My boss, Don, recently sent me out on a delivery that was well out of our delivery area. I guess the customer had somehow made it through the order taking process without being properly vetted, and instead of Don making the executive decision to just call the customer back and politely informing them about their unfortunate location, he just decided to send me out to deliver it. What's even worse was that it was a Friday night, so there were phones ringing, drivers coming and going, and cooks frantically running around like a coked up cast of The Real World (also known as just The Real World). That means no one could hear me bitch about the injustice of having to take an order for a single pepperoni pizza with breadsticks to the mystic beyonds. (My whining needs to be heard!) It also meant that I was going to lose about $10 to $30 dollars by being stuck on the road for an hour when I could be back at the store getting runs to housing projects within the boundaries of our zip code. 

I may be exaggerating a bit, well, at least I thought I was. That's before I had to drive up a mountain that resembled Devil's Tower on what was essentially a fire road. I literally bottomed out three times trying to get to this ladies house. Worse yet, I had to call her for directions four times because the paths became so jumbled and unmarked that I was actually unsure if I was still on a road.
When I finally got to the house, a Pit Bull bounded towards me while a a shirtless hillbilly that resembled half the cast of Winter's Bone yelled, "I think you're a little lost, boy." I just nodded in agreement and went to get back in my car when a female voice interjected and told me to hold on.

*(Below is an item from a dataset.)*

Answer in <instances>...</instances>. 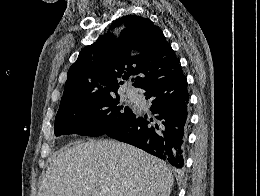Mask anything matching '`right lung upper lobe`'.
Wrapping results in <instances>:
<instances>
[{"mask_svg": "<svg viewBox=\"0 0 260 196\" xmlns=\"http://www.w3.org/2000/svg\"><path fill=\"white\" fill-rule=\"evenodd\" d=\"M115 28V35L107 33L80 52L68 71L59 110L94 94L117 93L122 79L131 75L139 74L133 85L144 89L181 69L162 30L150 19L126 15L110 27Z\"/></svg>", "mask_w": 260, "mask_h": 196, "instance_id": "right-lung-upper-lobe-1", "label": "right lung upper lobe"}]
</instances>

Apparently John Hawkes' wife had placed an order without her husband's full knowledge (that's two Winter's Bone references for those keeping count). I then walked back to the Quonset turned house and was told, "I can't believe you guys deliver all the way out here." followed by an even more emphatic, "I really can't believe you found us!" Instead of clubbing the bitch with the business end of my heatwave bag, I simply nodded and said, "Yeah, about that, you're actually out of our delivery area. We just didn't realize this street was out here until it was too late." The woman just nodded, paid me, and I'm sure tried to place another half dozen orders to same house over the course of the next few weeks. That's just what people do. If they get a bonus that they shouldn't have, they generally try to manipulate the system to try and get their undeserved reward in perpetuity.

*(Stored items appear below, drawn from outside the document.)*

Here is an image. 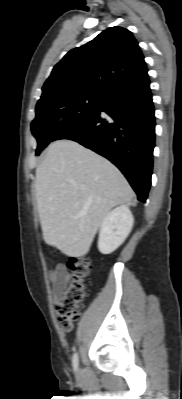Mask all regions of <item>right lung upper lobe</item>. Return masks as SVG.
<instances>
[{
    "label": "right lung upper lobe",
    "mask_w": 182,
    "mask_h": 399,
    "mask_svg": "<svg viewBox=\"0 0 182 399\" xmlns=\"http://www.w3.org/2000/svg\"><path fill=\"white\" fill-rule=\"evenodd\" d=\"M147 72L133 34L122 27H111L63 57L44 83L38 102L76 94L105 96L147 80Z\"/></svg>",
    "instance_id": "obj_1"
}]
</instances>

The woman was nice enough throughout this entire process. I just have to wonder why someone would order for delivery when they know that they live a fuck-of-a-long way away from the store and when they're fully aware that their house is next to impossible to locate. When your smartphone's GPS tries to tell you that you should just be merciful and drop it in a half-gallon jug of Fireball and that the best way to reach your destination is to fly like a crow until you reach the corona of the sun, then you should probably hesitate before conning the sophomore with the 1.6 GPA into sending the unacceptable order through. That would actually involve worrying about others, though. We wouldn't want to go down that slippery slope of affection and goodwill, now would we?